Nickelodeon has given a series order to “Supah Ninjas,” a new live-action comedy from Varsity Pictures’ Brian Robbins.

The kids cabler picked up 26 episodes of the single-camera series, which reps a bit of a departure from the multi-cam sitcoms that currently make up much of the live-action fare on Nick and rival Disney Channel.

“Supah Ninjas” centers on Mike Fukanaga (played by Ryan Potter), a high schooler who discovers that he actually descends from a line of ninjas. He soon forms a secret team of ninja crime fighters — the “Supah Ninjas” — with his friends (Carlos Knight and Gracie Dzienny).

George Takei starred in the pilot as Mike’s grandfather, who gives the team guidance.

Eric Garcia and Leo Chu, who were behind Spike TV’s “Afro Samurai,” created the show with Robbins. Garcia, Chu and Robbins will exec produce with Sharla Sumpter-Bridgett.

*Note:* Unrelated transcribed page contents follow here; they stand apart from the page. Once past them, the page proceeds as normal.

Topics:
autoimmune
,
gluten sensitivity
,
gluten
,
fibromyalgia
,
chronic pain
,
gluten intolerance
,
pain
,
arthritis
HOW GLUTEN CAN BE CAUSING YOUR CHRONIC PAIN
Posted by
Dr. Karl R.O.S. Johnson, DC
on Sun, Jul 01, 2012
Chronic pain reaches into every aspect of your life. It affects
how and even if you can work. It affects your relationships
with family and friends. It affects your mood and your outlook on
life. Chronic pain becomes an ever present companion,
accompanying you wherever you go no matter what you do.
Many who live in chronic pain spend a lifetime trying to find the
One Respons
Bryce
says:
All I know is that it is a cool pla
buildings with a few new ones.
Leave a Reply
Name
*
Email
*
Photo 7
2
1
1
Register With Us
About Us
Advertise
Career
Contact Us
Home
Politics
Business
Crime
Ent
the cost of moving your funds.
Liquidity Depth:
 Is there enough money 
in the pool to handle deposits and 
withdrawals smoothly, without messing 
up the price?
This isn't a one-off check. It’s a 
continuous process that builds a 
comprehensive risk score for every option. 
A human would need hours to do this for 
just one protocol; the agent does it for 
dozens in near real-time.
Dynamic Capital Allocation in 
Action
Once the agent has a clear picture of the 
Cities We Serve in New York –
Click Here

Deal extends Robbins’ relationship with Nickelodeon, where he recently sold the hit telepic “Fred: The Movie.” “Fred” attracted 7.6 million viewers in its bow; Robbins and Nick are currently discussing how to proceed with a sequel.

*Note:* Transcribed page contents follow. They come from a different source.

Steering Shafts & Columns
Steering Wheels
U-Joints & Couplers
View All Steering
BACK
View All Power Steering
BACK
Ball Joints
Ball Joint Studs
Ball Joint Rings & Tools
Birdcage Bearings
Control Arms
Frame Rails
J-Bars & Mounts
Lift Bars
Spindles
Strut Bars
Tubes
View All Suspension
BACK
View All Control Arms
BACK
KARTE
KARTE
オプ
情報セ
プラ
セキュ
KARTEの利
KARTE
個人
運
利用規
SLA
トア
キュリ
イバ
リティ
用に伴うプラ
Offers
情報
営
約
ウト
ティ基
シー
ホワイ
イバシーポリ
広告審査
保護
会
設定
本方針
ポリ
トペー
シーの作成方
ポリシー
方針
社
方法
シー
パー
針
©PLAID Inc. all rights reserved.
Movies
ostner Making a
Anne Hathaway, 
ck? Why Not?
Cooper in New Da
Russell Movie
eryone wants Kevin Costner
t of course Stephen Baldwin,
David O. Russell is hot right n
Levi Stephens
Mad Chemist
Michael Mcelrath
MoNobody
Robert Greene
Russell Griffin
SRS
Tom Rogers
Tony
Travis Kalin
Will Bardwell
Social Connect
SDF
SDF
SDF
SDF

Just as Robbins first discovered the Internet sensation “Fred Figglehorn” via his kids’ Internet habits, the idea for “Supah Ninjas” first came about after Robbins’ children began searching for ninja videos on YouTube.

“They got obsessed with Googling ‘ninja,’ and said, ‘Dad, you’ve got to make a ninja show,'” Robbins said. “Even before that, I had been wanting to do a balls-out action show for boys. There hasn’t been one in a long time, not since ‘Power Rangers’ and ‘Teenage Mutant Ninja Turtles.'”

Robbins said technology has finally advanced to the point where the special effects necessary for “Supah Ninjas” is affordable. The pilot to “Supah Ninjas” cost around $1.4 million — on the high end for Nickelodeon, but inexpensive for the kind of theatrical-style effects that Robbins plans to employ.

Marjorie Cohn, Nickelodeon’s president of original programming and development, said Robbins and company “delivered on the action-adventure piece.

“This show will take us to another level,” she said. “We’re always trying to stretch our genres and still deliver on core kid entertainment.”

Beyond the TV series, Robbins hopes to expand “Supah Ninjas” into other platforms, including games and comic books.

Robbins began his production career at Nick in the mid-1990s, where his credits included “All That” and “Kenan and Kel” as a partner in Tollin/Robbins Prods. Varsity’s TV credits also include “Sonny With a Chance” at Disney and Spike’s “Blue Mountain State.”